#### [TASK TO CARRY OUT]
Leaving out each picture, transcribe the lines of the listing below exactly from the first through the line that contains "s’agit bien d’un".

#### [DATA TO PROCESS]
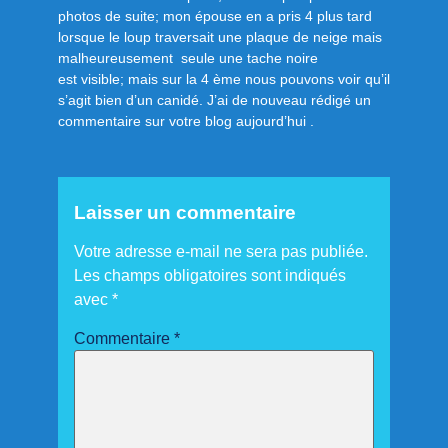
photos de suite; mon épouse en a pris 4 plus tard
lorsque le loup traversait une plaque de neige mais
malheureusement seule une tache noire
est visible; mais sur la 4 ème nous pouvons voir qu’il
s’agit bien d’un canidé. J’ai de nouveau rédigé un
commentaire sur votre blog aujourd’hui .
Laisser un commentaire
Votre adresse e-mail ne sera pas publiée.
Les champs obligatoires sont indiqués
avec
*
Commentaire
*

#### [WRITTEN REPLY]
photos de suite; mon épouse en a pris 4 plus tard
lorsque le loup traversait une plaque de neige mais
malheureusement seule une tache noire
est visible; mais sur la 4 ème nous pouvons voir qu’il
s’agit bien d’un canidé. J’ai de nouveau rédigé un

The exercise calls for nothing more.